Developer: Sega Falcom Publisher: Sega (Japan), Working Designs (US) Released: 1994, 1995
Working Designs published four games total for the Sega CD - Lunar, Lunar 2, Vay and Popful Mail. Of those four, I’d still rank Lunar as my favourite, but Popful Mail is definitely the most unique of the bunch.
Originally developed by Nihon Falcom for the NEC PC-8801, Popful Mail is a side-scrolling action RPG along the lines of the company’s long-running Dragon Slayer series. Western gamers would mostly be familiar with installments like Legacy of the Wizard and Faxanadu (both for the NES). Popful Mail shares a lot of the same traits of these games, what with the upgraded gear, platforming, and even little things like Mail being in pain and doing a little hop when she falls too far from one platform to another.
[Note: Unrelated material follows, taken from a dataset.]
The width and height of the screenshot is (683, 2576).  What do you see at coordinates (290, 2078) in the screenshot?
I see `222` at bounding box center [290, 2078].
Popful Mail is a bounty hunter...a pretty crappy bounty hunter. As the game opens we find her hot on the heels of the nefarious outlaw Nuts Cracker and his Gingerbread Grifter Gang. After a lot of running, slashing and explosions, Mail ends up with a useless head that’s worth zilch. At her lowest moment, though, she discovers a posting for a huge bounty on the wizard Muttonhead. And thus begins our story.
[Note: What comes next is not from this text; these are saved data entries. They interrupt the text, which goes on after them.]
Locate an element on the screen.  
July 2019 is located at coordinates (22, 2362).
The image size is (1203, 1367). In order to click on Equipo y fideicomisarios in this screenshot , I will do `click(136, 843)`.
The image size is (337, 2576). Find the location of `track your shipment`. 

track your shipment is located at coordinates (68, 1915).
While the gameplay is pretty serious stuff, Popful Mail’s story is definitely all about the comedy. And thus, Working Designs’ notoriously pop-culture-y translation actually works really well in this context. And it’s a good thing, too, because the game features a tonne of digitized speech. So much, in fact, that the sample rate is noticeably low in order to fit it all on the disc, something that Working Designs itself cops to in the production notes found at the back of the manual.
Another thing Working Designs was notorious for back in the day was fiddling with game balancing. Popful Mail is a good example, as the English version of the game is actually a lot harder than its Japanese counterpart. Whether the game is too hard is debateable - I actually really dig the difficulty level - but there are definitely people out there that didn’t appreciate the tweaking.
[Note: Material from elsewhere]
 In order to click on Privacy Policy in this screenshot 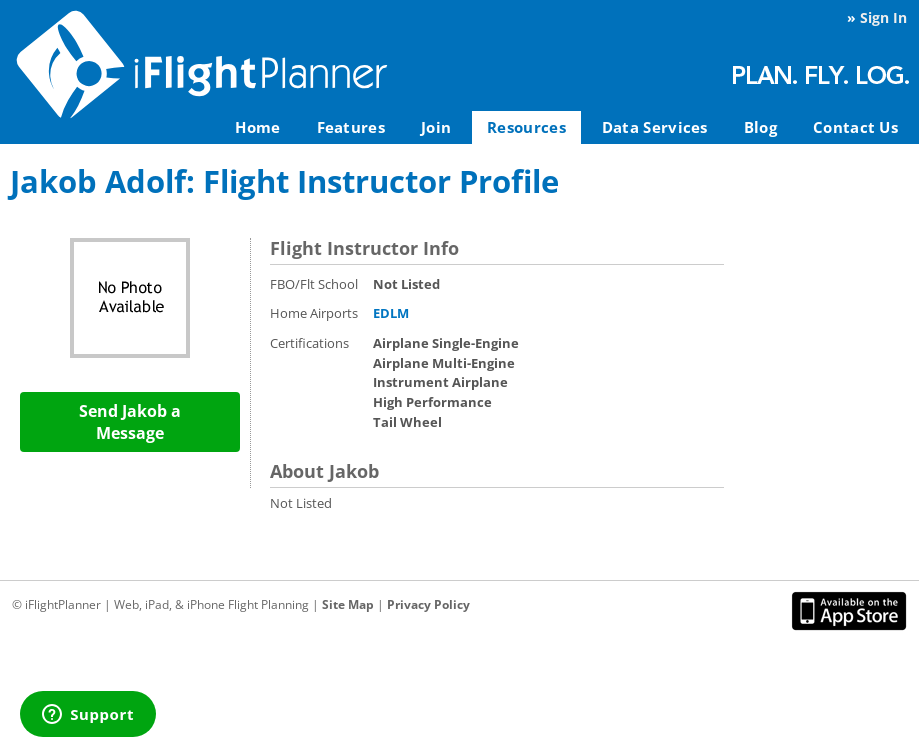 , I will do `click(428, 604)`.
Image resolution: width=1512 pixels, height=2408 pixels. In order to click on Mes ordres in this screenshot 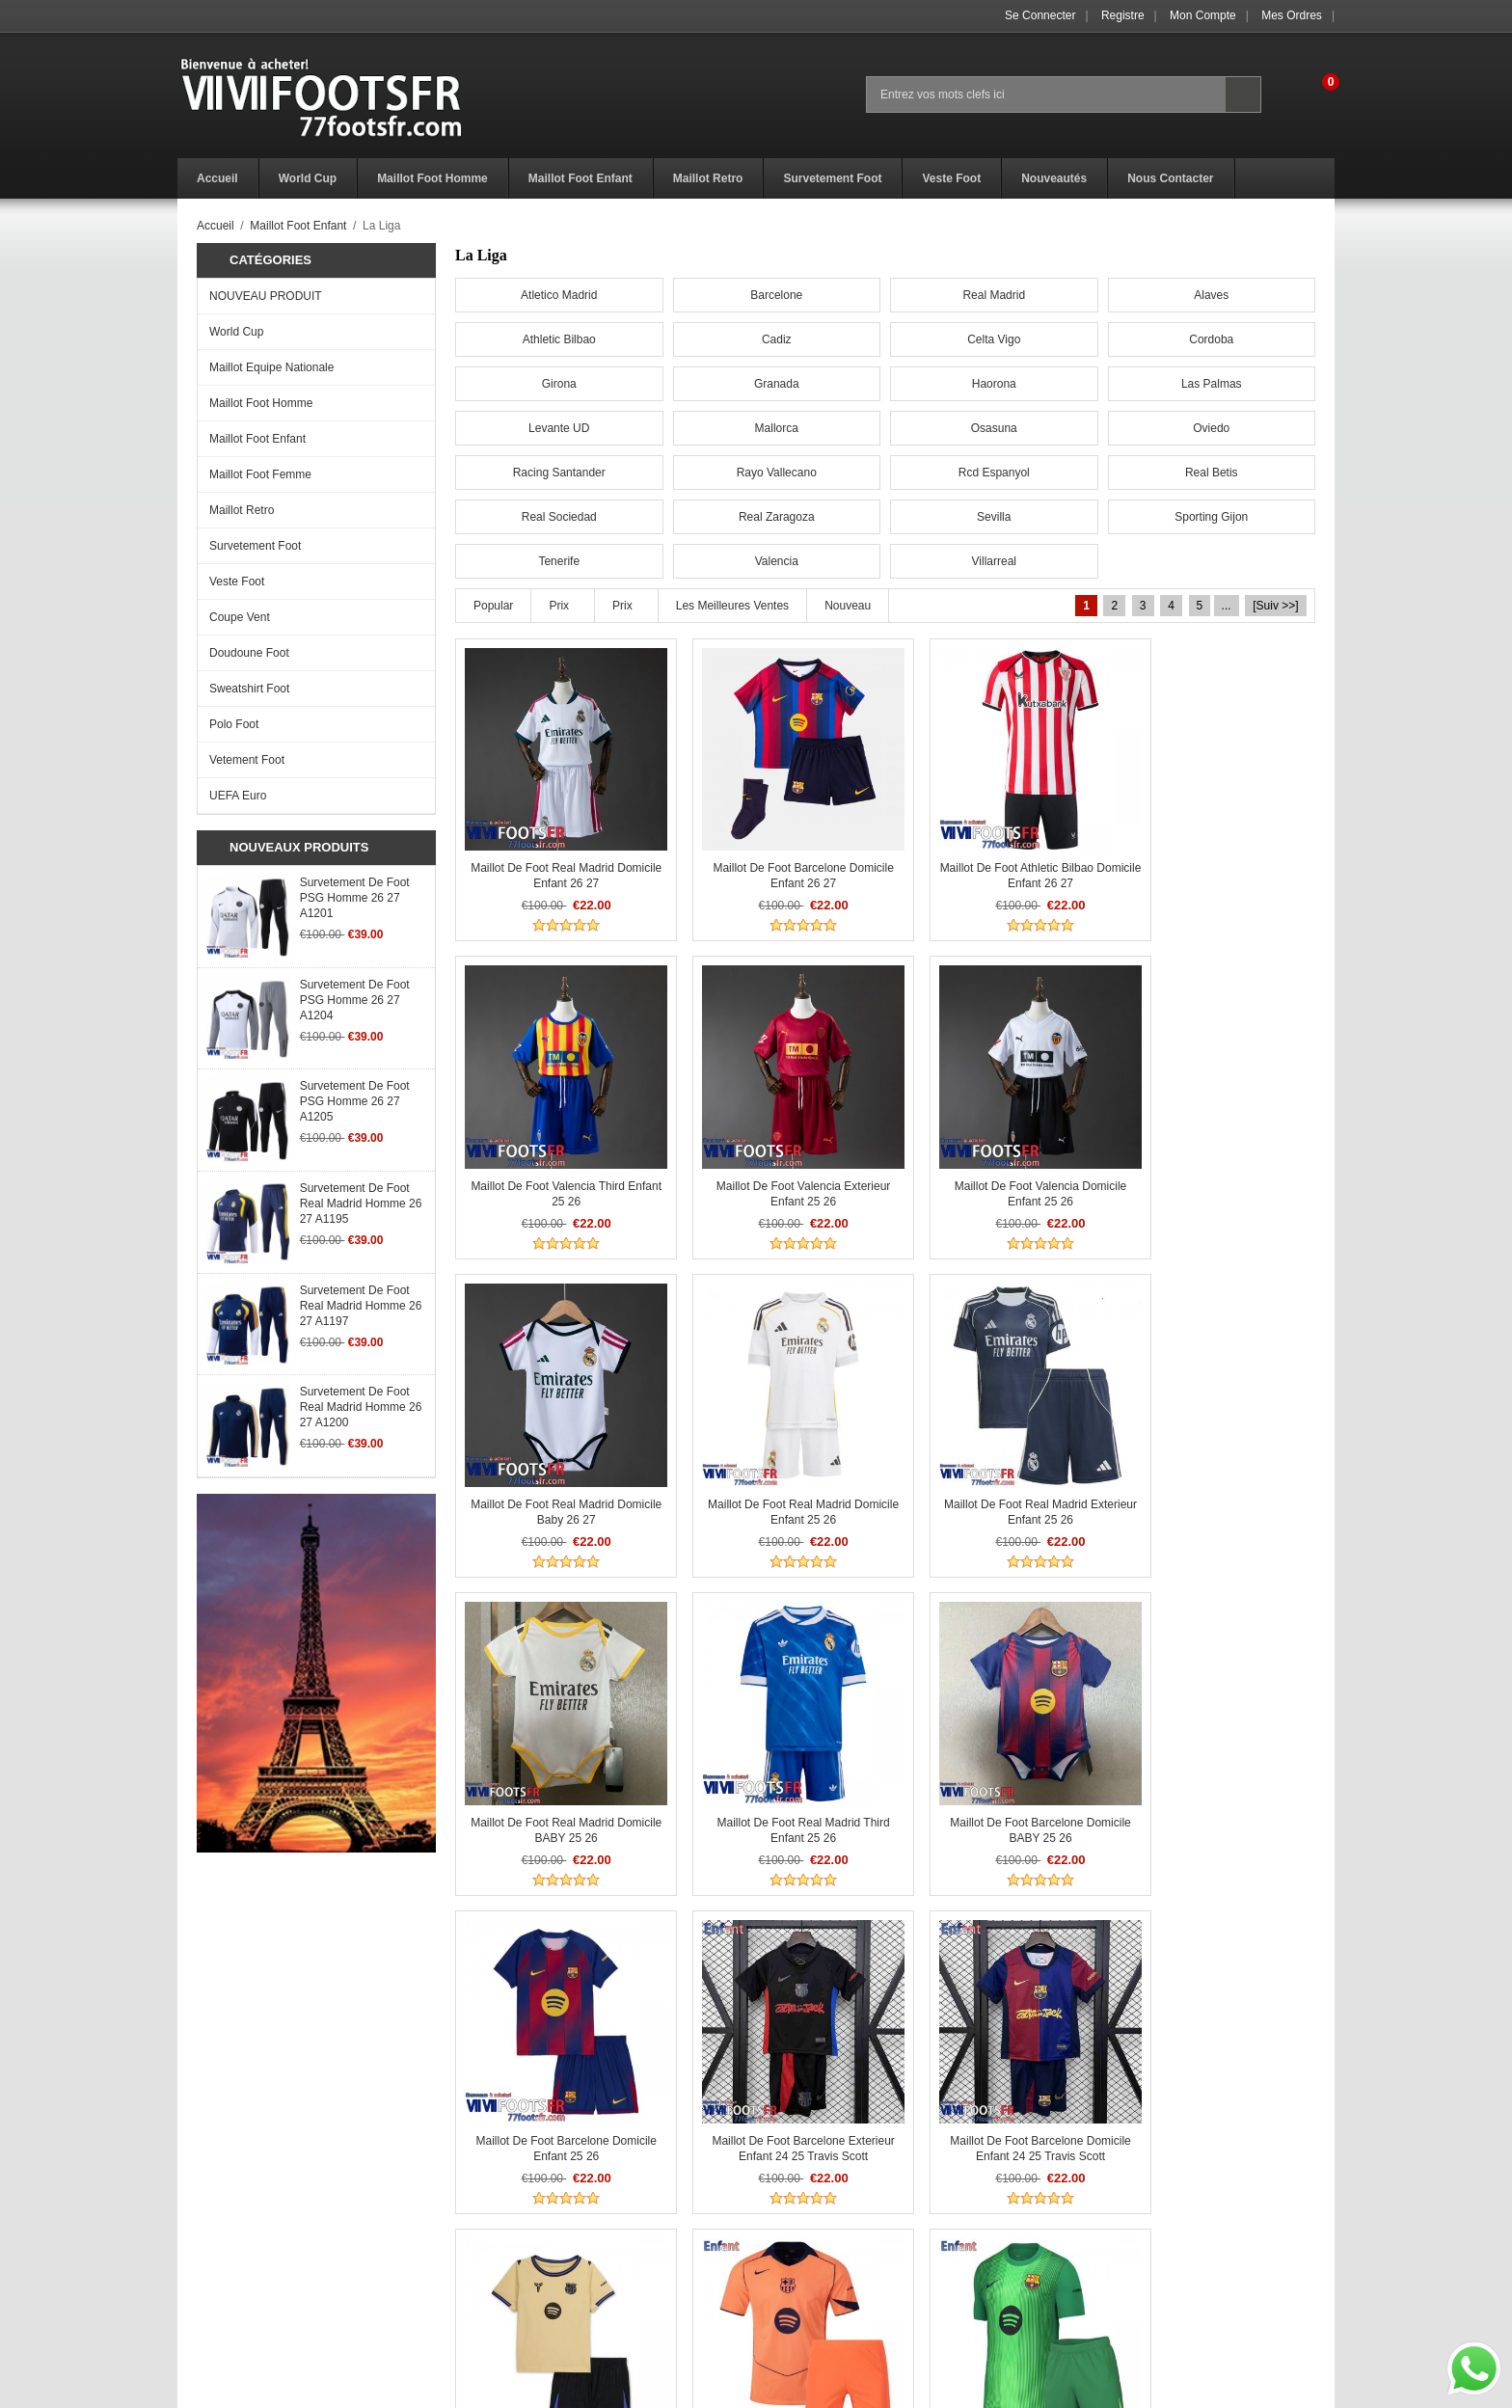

Eventually Mail meets two companions, the wizard Tatt and the monster Gaw. Players can switch between each character on the fly in order to take advantage of their different abilities, which are mostly based on movement speed and jump height. This is, once again, reminiscent of the game Legacy of the Wizard, where players took control of an entire family of adventurers with different abilities.
The Sega CD isn’t the only platform that saw a port of the original PC-8801 game. Both the PC-Engine CD-ROM and Super Famicom got their own versions of Mail’s adventure. My understanding is that the PC-Engine CD-ROM version is very similar to the original PC game, while both the Super Famicom and Sega CD versions are quite different both from the original title, and from each other. The Sega CD version is the only one to be translated to English and released in the west.
The Super Famicom version was actually the very first game Nihon Falcom developed for the console.

The Sega CD version was developed by a company called Sega Falcom, which was a joint venture between Sega of Japan and Nihon Falcom. The label only lasted for four games, and Popful Mail is one of them. This Sega CD port is a much more streamlined game than the PC-8801 original.
Even more interesting to note is that this port was originally slated to be a Sonic game. Back around 1993, during the height of Sonic mania, EGM and other US mags started reporting on the existence of a game called Sister Sonic. Sister Sonic was to star Sonic’s long lost sister, and be an action RPG spinoff of the main series.
According to an interview with Working Designs head Victor Ireland on Hardcore Gaming 101, Sister Sonic was, in fact, Popful Mail. The Sonic reskin idea was apparently dropped due to fan complaints. Ireland claims that it was around this time that Mamoru Shigeta, the head of the Consumer Soft Division at Sega of Japan, offered him the game for localization.

Ireland also says that this working relationship directly lead to Working Designs localizing and publishing both Dragon Force and Iron Storm for the Saturn a few years later.
There would be a Sonic RPG released eventually, of course, in the form of the BioWare-developed Sonic Chronicles released in 2008 for the Nintendo DS.
Unfortunately there were never any sequels to Popful Mail produced. Falcom used some of the characters in some drama CDs, and was apparently shopping a pitch video to various anime studios of the day in the hopes of turning the game into an animated series...but to no avail.
Popful Mail is one of those games that you really should experience for the Sega CD.